I hope you can fix it!


----------



## carlitostsu (Jun 3, 2009)

It resolved it through the /etc/hosts files only :S

I found this article about samba/group policy object:
http://articles.techrepublic.com.com/5100-10878_11-6127492.html

I'm the network technician, at best , I will talk to my boss who's the IT director here. But I think we're on the right track. 
Thanks for replying!
--------------------------
Did configuring your hosts file help you find the printer?


----------



## deadeyes (Jun 3, 2009)

carlitostsu said:


> deadeyes,
> Were you able to fix this problem? I'm having a very similar problem.
> Please let me know if you were able to.
> 
> ...





carlitostsu said:


> It resolved it through the /etc/hosts files only :S
> 
> I found this article about samba/group policy object:
> http://articles.techrepublic.com.com/5100-10878_11-6127492.html
> ...



I don't know as I have no mac for almost half a year now.
Did putting it in /etc/hosts fix it for you? I should think it would but I don't like statical config. So I hope you can fix it with nmbd.


----------



## carlitostsu (Jun 3, 2009)

It does work by changing it in the /etc/hosts file but the user does not want to modify it. (I tested it on another user's MAC)
I will try nmbd as soon as I get a chance and post the results on this forum.


----------



## ElDiabloConCaca (Jun 3, 2009)

Go to:

System Preferences > Network > [your network adaptor] > Advanced... > DNS

Then add your network's domain (usually something like mycompany.local, where "mycompany" is your company name -- ask the net admin for this information) to the "Search Domains:" list.
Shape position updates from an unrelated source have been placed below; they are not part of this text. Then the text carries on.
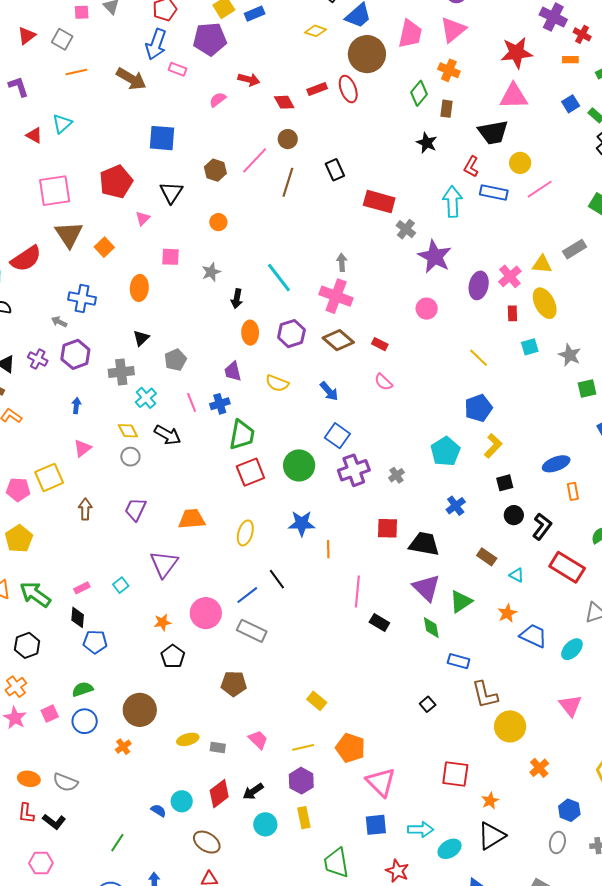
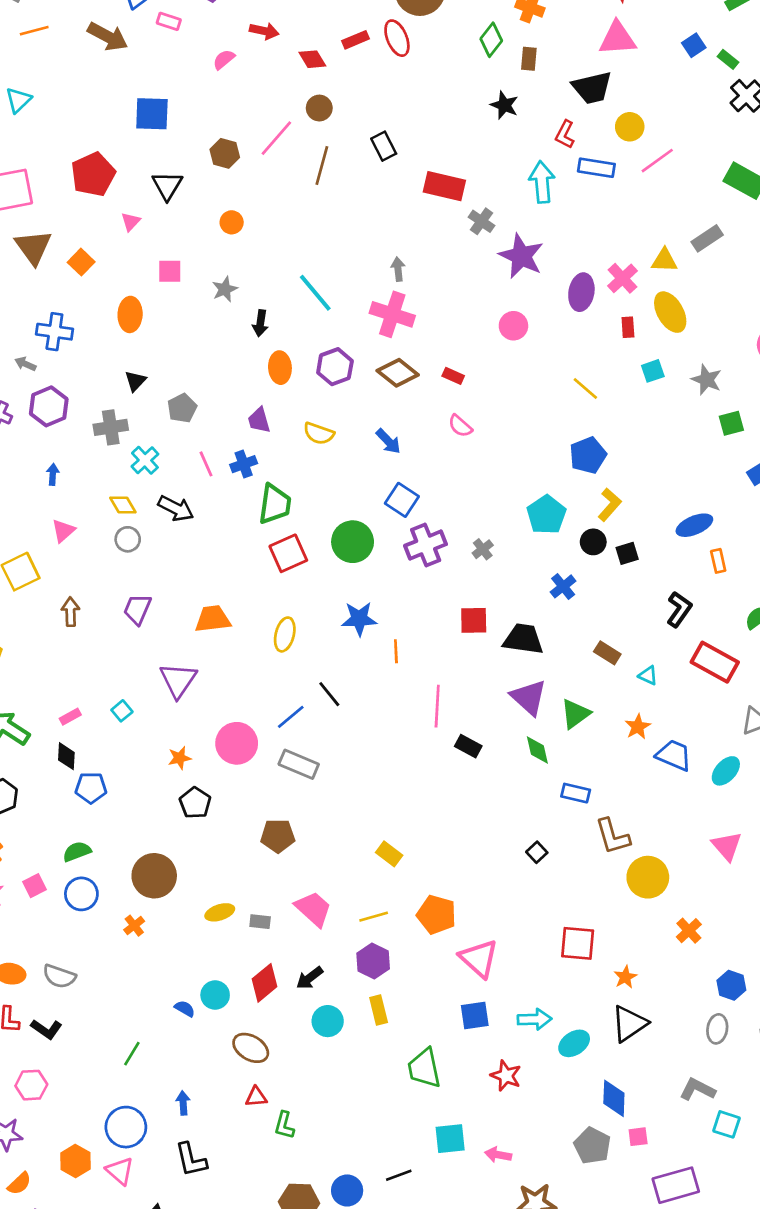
black circle: (514, 515) -> (593, 542), moved
pink trapezoid: (258, 740) -> (313, 909), size x1.4

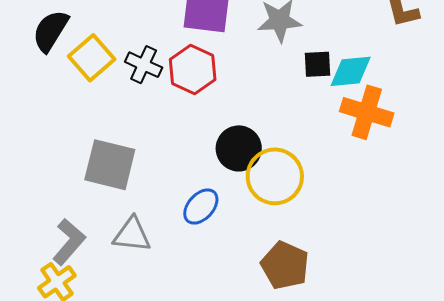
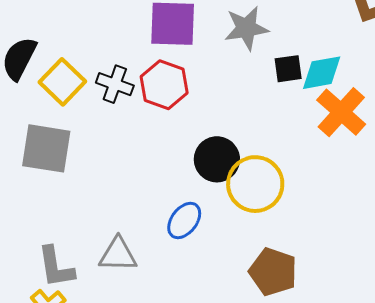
orange cross: (367, 112) -> (341, 112), turned 30
gray square: (110, 165) -> (46, 148), moved
gray L-shape: (69, 242) -> (56, 267), turned 135

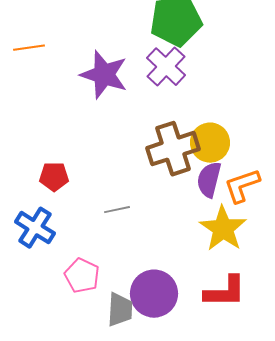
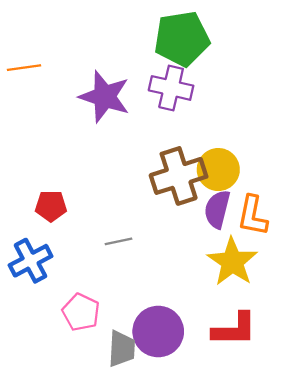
purple cross: (166, 67) -> (171, 88), turned -30
orange L-shape: (242, 186) -> (253, 216), turned -60
blue cross: (35, 228) -> (31, 261), turned 30

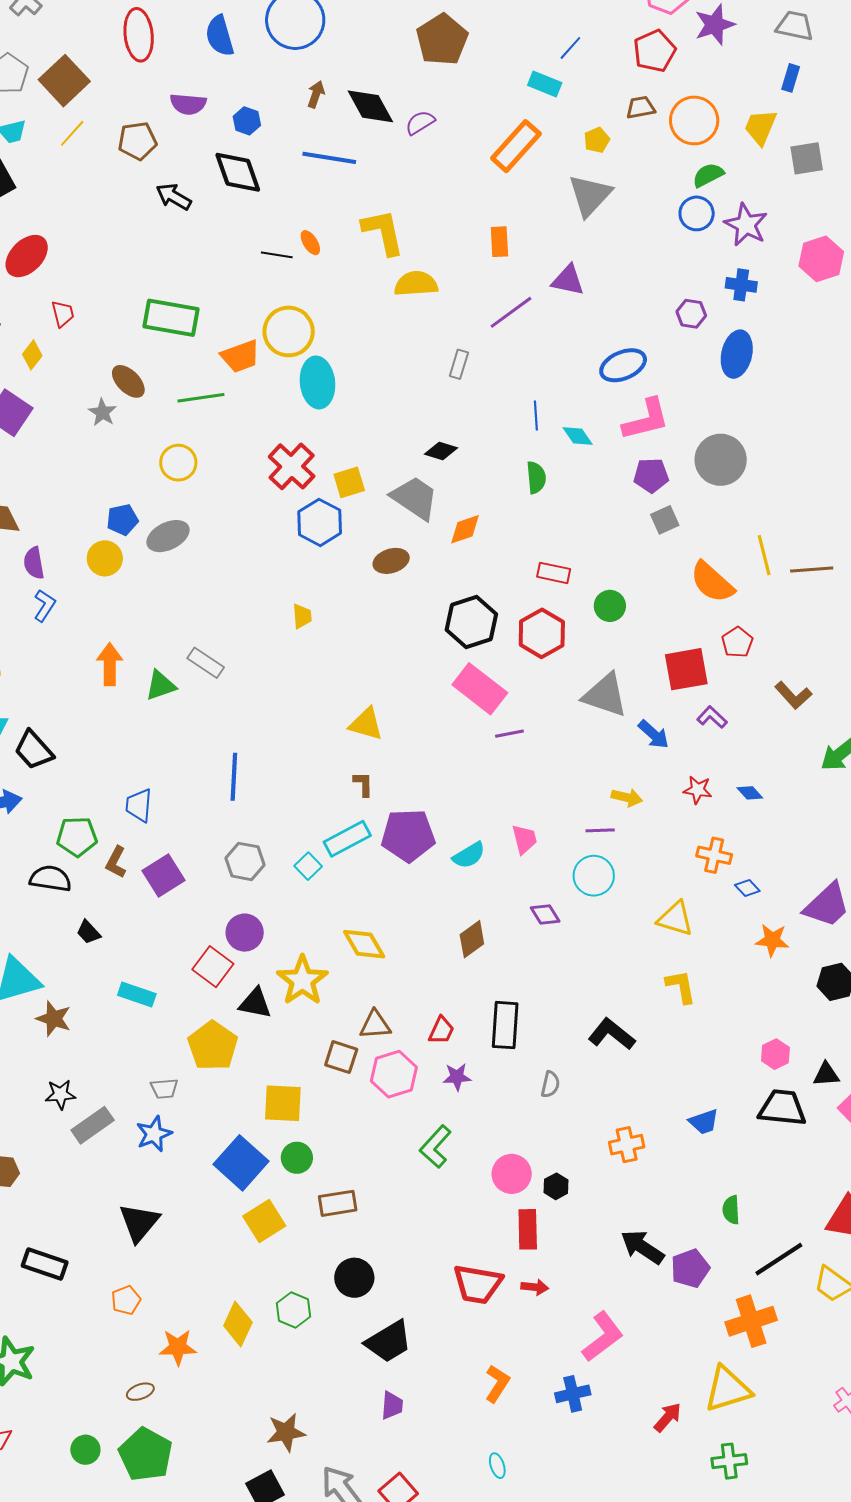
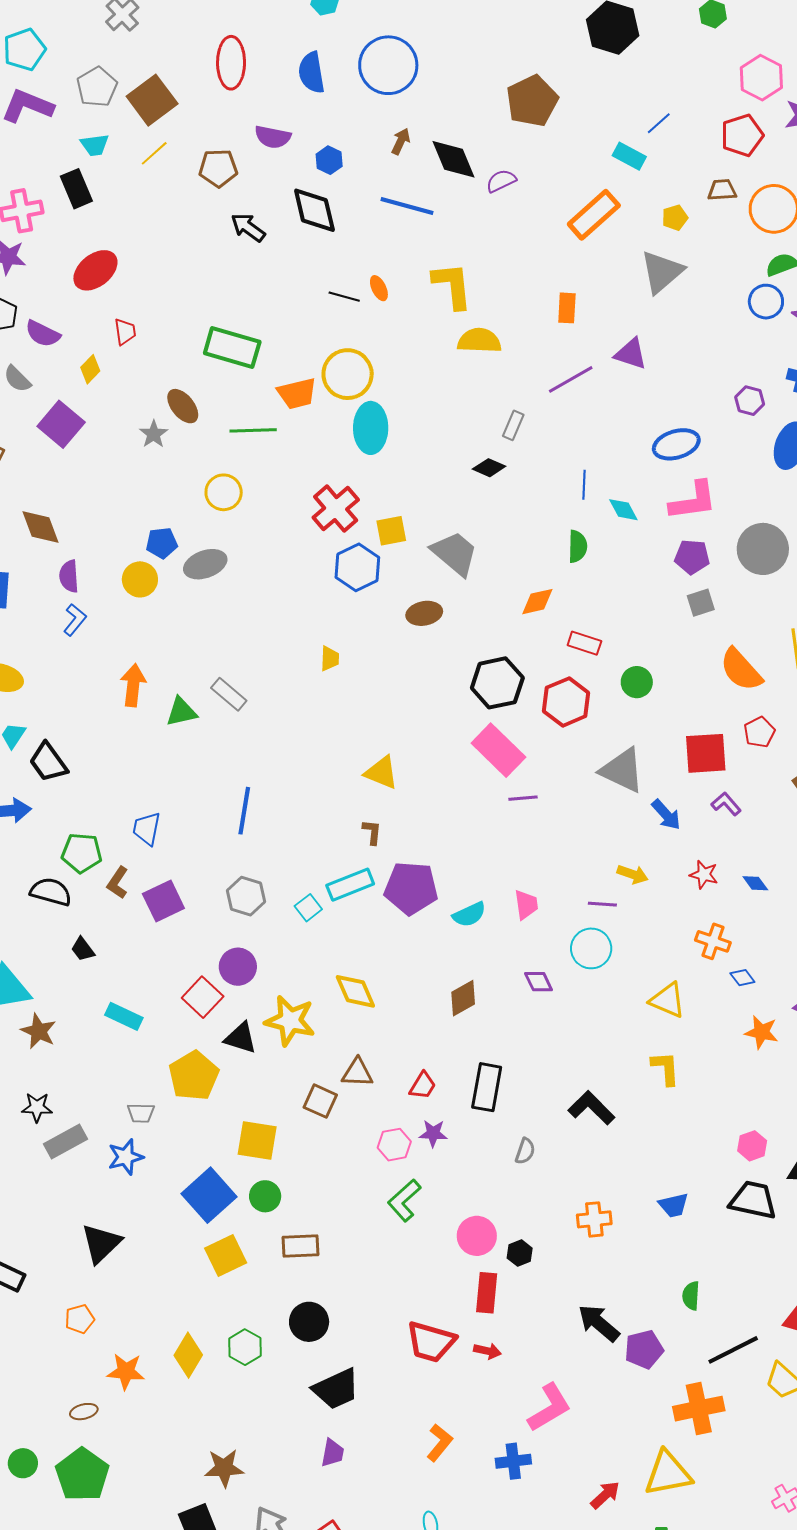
black diamond: (441, 451) -> (489, 468), moved
orange diamond: (465, 529) -> (537, 602), moved
yellow star: (302, 980) -> (290, 1021), turned -30
pink hexagon: (394, 1074) -> (394, 1145), moved, size x0.7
See if that helps resolving by name.


----------



## macosx_risk (Jun 5, 2009)

Hi,

My vote goes to /etc/hosts files method to startoff. Later you can do DNS setup as well if you are the system administrator there and dare to get your hands dirty. More Details follow....

Server Names to IP Translation is what can be achieved by multiple mechamisms:
1) simplest and easiest way when there are lesser no of machines - /etc/hosts in unixes. However, its hard to maintain as the no of servers/printers grows - ex change in name or ip address or addition of new servers etc - PRoblem - you need to change the /etc/hosts file on each machine in the network to know about the changes. It becomes impossible and too cumbersome everytime there is any change(add/delete/edit of name or ip addresses) since it needs to be made on all the servers and clients in the network.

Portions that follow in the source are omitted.